> _TASK GOAL_: Those lines of the records that contain "Total" are to be located and copied.

======== TASK INPUTS ========

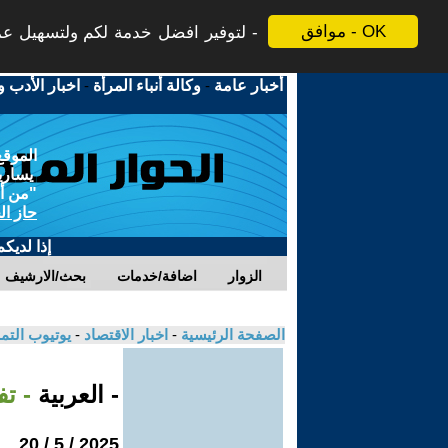
موافق - OK
لتوفير افضل خدمة لكم ولتسهيل عملي
أخبار عامة
-
وكالة أنباء المرأة
-
اخبار الأدب و
الموقع
يسارية
"من أج
حاز ال
إذا لديك
الزوار
اضافة/خدمات
بحث/الارشيف
الصفحة الرئيسية
-
اخبار الاقتصاد
-
يوتيوب الت
- العربية
- ت
2025 / 5 / 20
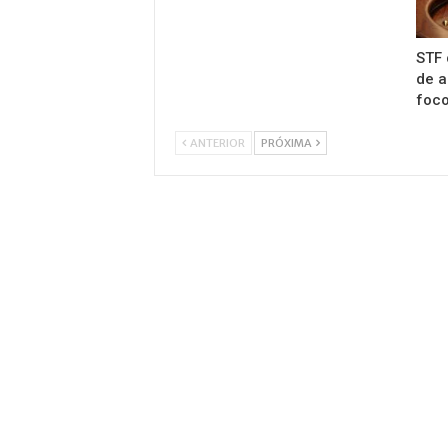
STF 
de a
foco
ANTERIOR
PRÓXIMA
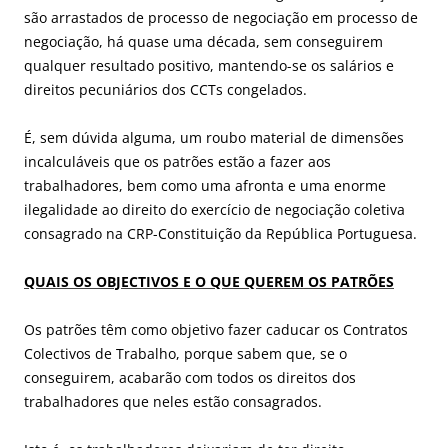
são arrastados de processo de negociação em processo de
negociação, há quase uma década, sem conseguirem
qualquer resultado positivo, mantendo-se os salários e
direitos pecuniários dos CCTs congelados.
É, sem dúvida alguma, um roubo material de dimensões
incalculáveis que os patrões estão a fazer aos
trabalhadores, bem como uma afronta e uma enorme
ilegalidade ao direito do exercício de negociação coletiva
consagrado na CRP-Constituição da República Portuguesa.
QUAIS OS OBJECTIVOS E O QUE QUEREM OS PATRÕES
Os patrões têm como objetivo fazer caducar os Contratos
Colectivos de Trabalho, porque sabem que, se o
conseguirem, acabarão com todos os direitos dos
trabalhadores que neles estão consagrados.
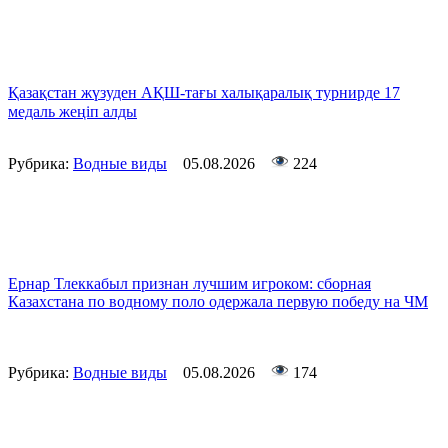
Қазақстан жүзуден АҚШ-тағы халықаралық турнирде 17
медаль жеңіп алды
Рубрика:
Водные виды
05.08.2026
224
Ернар Тлеккабыл признан лучшим игроком: сборная
Казахстана по водному поло одержала первую победу на ЧМ
Рубрика:
Водные виды
05.08.2026
174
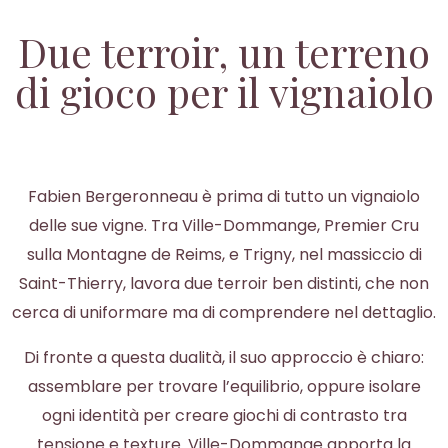
Due terroir, un terreno
di gioco per il vignaiolo
Fabien Bergeronneau è prima di tutto un vignaiolo
delle sue vigne. Tra Ville-Dommange, Premier Cru
sulla Montagne de Reims, e Trigny, nel massiccio di
Saint-Thierry, lavora due terroir ben distinti, che non
cerca di uniformare ma di comprendere nel dettaglio.
Di fronte a questa dualità, il suo approccio è chiaro:
assemblare per trovare l’equilibrio, oppure isolare
ogni identità per creare giochi di contrasto tra
tensione e texture. Ville-Dommange apporta la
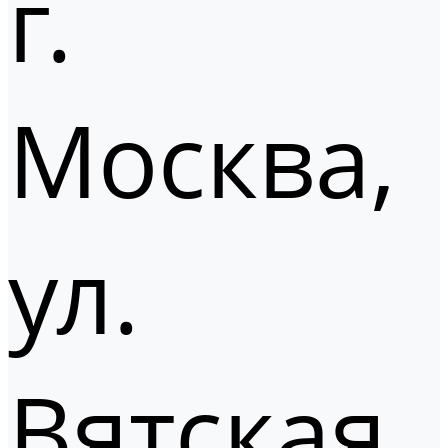
г.
Москва,
ул.
Вятская,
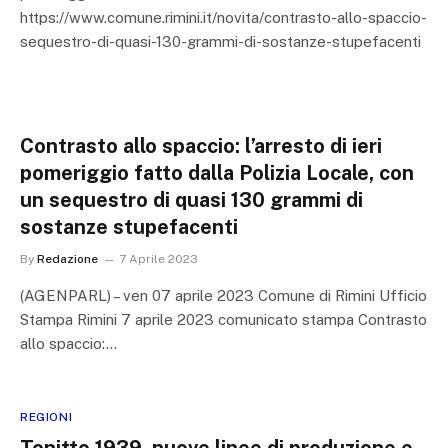
https://www.comune.rimini.it/novita/contrasto-allo-spaccio-
sequestro-di-quasi-130-grammi-di-sostanze-stupefacenti
Contrasto allo spaccio: l’arresto di ieri
pomeriggio fatto dalla Polizia Locale, con
un sequestro di quasi 130 grammi di
sostanze stupefacenti
By
Redazione
7 Aprile 2023
(AGENPARL) – ven 07 aprile 2023 Comune di Rimini Ufficio
Stampa Rimini 7 aprile 2023 comunicato stampa Contrasto
allo spaccio:…
REGIONI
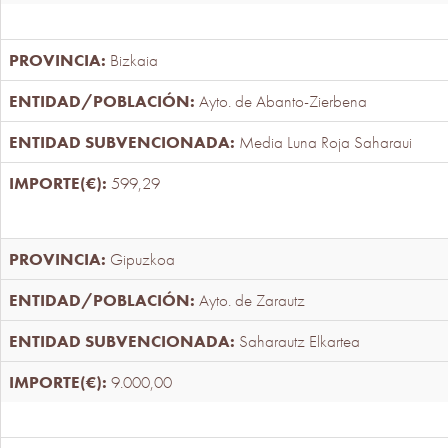
Bizkaia
Ayto. de Abanto-Zierbena
Media Luna Roja Saharaui
599,29
Gipuzkoa
Ayto. de Zarautz
Saharautz Elkartea
9.000,00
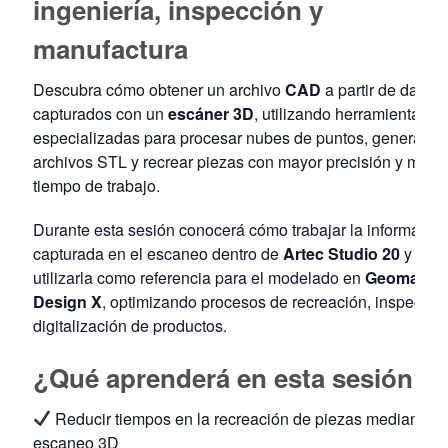
ingeniería, inspección y
manufactura
Descubra cómo obtener un archivo
CAD
a partir de datos
capturados con un
escáner 3D
, utilizando herramientas
especializadas para procesar nubes de puntos, generar
archivos STL y recrear piezas con mayor precisión y meno
tiempo de trabajo.
Durante esta sesión conocerá cómo trabajar la informació
capturada en el escaneo dentro de
Artec Studio 20
y cóm
utilizarla como referencia para el modelado en
Geomagic
Design X
, optimizando procesos de recreación, inspecció
digitalización de productos.
¿Qué aprenderá en esta sesión?
Reducir tiempos en la recreación de piezas mediante
escaneo 3D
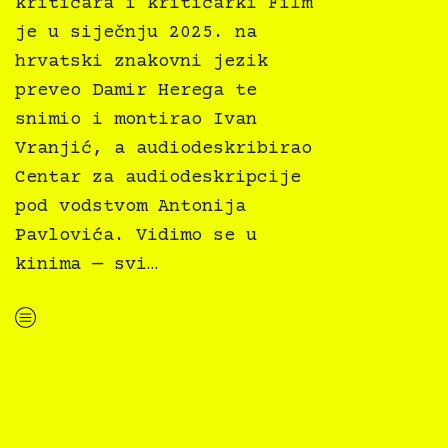
kritičara i kritičarki Film
je u siječnju 2025. na
hrvatski znakovni jezik
preveo Damir Herega te
snimio i montirao Ivan
Vranjić, a audiodeskribirao
Centar za audiodeskripcije
pod vodstvom Antonija
Pavlovića. Vidimo se u
kinima — svi…
“Fiume o morte! osvojio Tiger i FIPRESCI nagradu na IFF Rotterdam!”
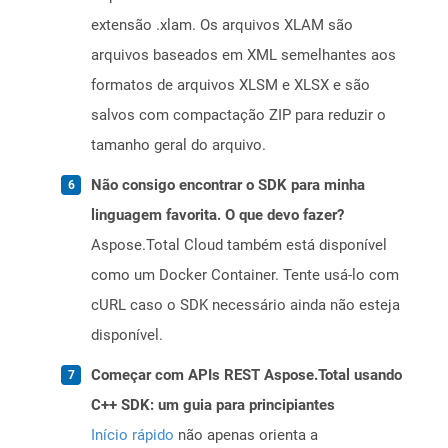
extensão .xlam. Os arquivos XLAM são
arquivos baseados em XML semelhantes aos
formatos de arquivos XLSM e XLSX e são
salvos com compactação ZIP para reduzir o
tamanho geral do arquivo.
Não consigo encontrar o SDK para minha
linguagem favorita. O que devo fazer?
Aspose.Total Cloud também está disponível
como um Docker Container. Tente usá-lo com
cURL caso o SDK necessário ainda não esteja
disponível.
Começar com APIs REST Aspose.Total usando
C++ SDK: um guia para principiantes
Início rápido
não apenas orienta a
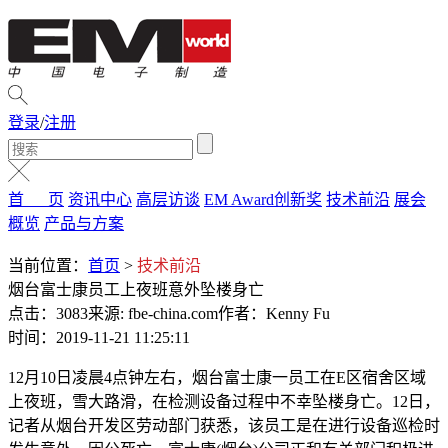
登录
/
注册
首 页
资讯中心
高层访谈
EM Award创新奖
技术前沿
展会
概览
产品与方案
当前位置：
首页
>
技术前沿
烟台富士康员工上夜班意外坠楼身亡
点击：3083
来源: fbe-china.com
作者：Kenny Fu
时间：2019-11-21 11:25:11
12月10日凌晨4点钟左右，烟台富士康一员工在E区宿舍区域
上夜班，雪大路滑，在检测设备过程中不幸坠楼身亡。12日，
记者从烟台开发区劳动部门获悉，该员工是在进行设备巡检时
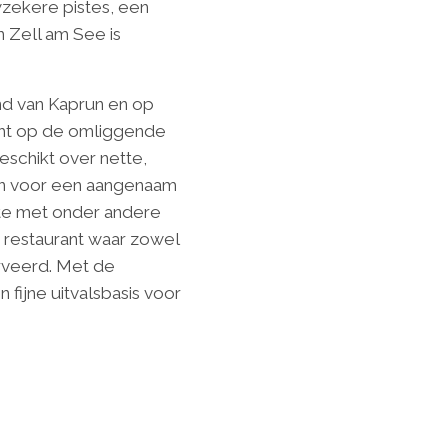
wzekere pistes, een
 Zell am See is
nd van Kaprun en op
icht op de omliggende
beschikt over nette,
ten voor een aangenaam
mte met onder andere
 restaurant waar zowel
erveerd. Met de
 fijne uitvalsbasis voor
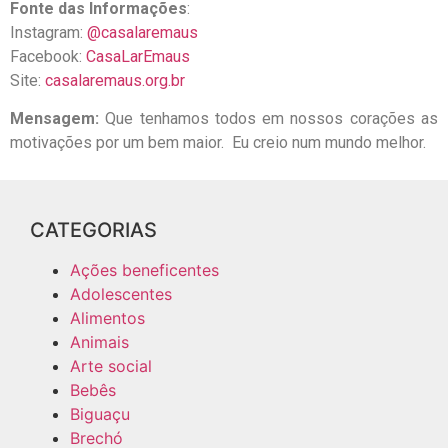
Fonte das Informações
:
Instagram:
@casalaremaus
Facebook:
CasaLarEmaus
Site:
casalaremaus.org.br
Mensagem:
Que tenhamos todos em nossos corações as
motivações por um bem maior.
Eu creio num mundo melhor.
CATEGORIAS
Ações beneficentes
Adolescentes
Alimentos
Animais
Arte social
Bebês
Biguaçu
Brechó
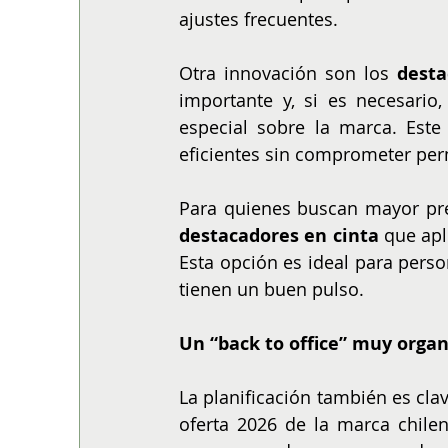
ajustes frecuentes.
Otra innovación son los 
desta
importante y, si es necesario
especial sobre la marca. Este
eficientes sin comprometer pe
destacadores en cinta
 que apl
Esta opción es ideal para pers
tienen un buen pulso.
Un “back to office” muy orga
La planificación también es cla
oferta 2026 de la marca chile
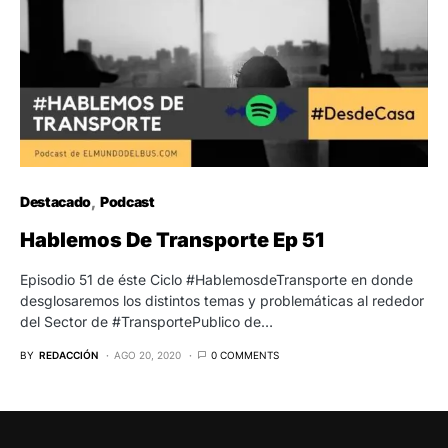
Destacado
Podcast
Hablemos De Transporte Ep 51
Episodio 51 de éste Ciclo #HablemosdeTransporte en donde
desglosaremos los distintos temas y problemáticas al rededor
del Sector de #TransportePublico de…
BY
REDACCIÓN
AGO 20, 2020
0 COMMENTS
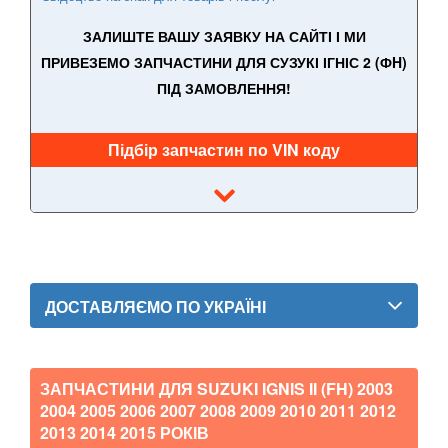
Alto IV (GF)
ЗАЛИШТЕ ВАШУ ЗАЯВКУ НА САЙТІ І МИ
Alto V
ПРИВЕЗЕМО ЗАПЧАСТИНИ ДЛЯ СУЗУКІ ІГНІС 2 (ФH)
ПІД ЗАМОВЛЕННЯ!
Ignis II (FH)
Ignis III
Підбір запчастин по VIN коду
Jimny III (FJ)
SX4 I (GY)
SX4 II
SX4 S-Cross
ДОСТАВЛЯЄМО ПО УКРАЇНІ
Vitara IV (LY)
Wagon R+ I (EM)
ЗАПЧАСТИНИ ДЛЯ SUZUKI IGNIS II (FH)
2003
2004 2005 2006 2007 2008 2009 2010 2011 2012
Wagon R+ II (MM)
2013 2014 2015
РОКІВ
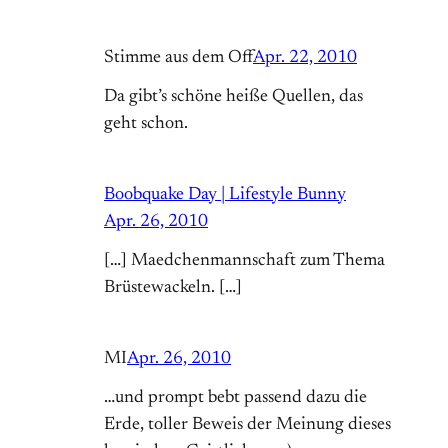
Stimme aus dem Off
Apr. 22, 2010
Da gibt’s schöne heiße Quellen, das
geht schon.
Boobquake Day | Lifestyle Bunny
Apr. 26, 2010
[…] Maedchenmannschaft zum Thema
Brüstewackeln. […]
MI
Apr. 26, 2010
…und prompt bebt passend dazu die
Erde, toller Beweis der Meinung dieses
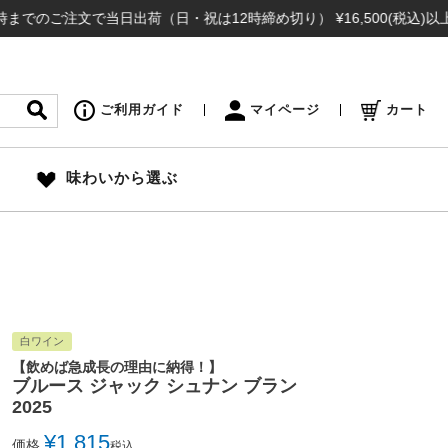
ご注文で当日出荷（日・祝は12時締め切り） ¥16,500(税込)以上のお
ご利用ガイド
マイページ
カート
味わいから選ぶ
白ワイン
【飲めば急成長の理由に納得！】
ブルース ジャック シュナン ブラン
2025
¥
1,815
価格
税込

========

> _REPLY_:
Aspose.Total Cloud também está disponível
Começar com APIs REST Aspose.Total usando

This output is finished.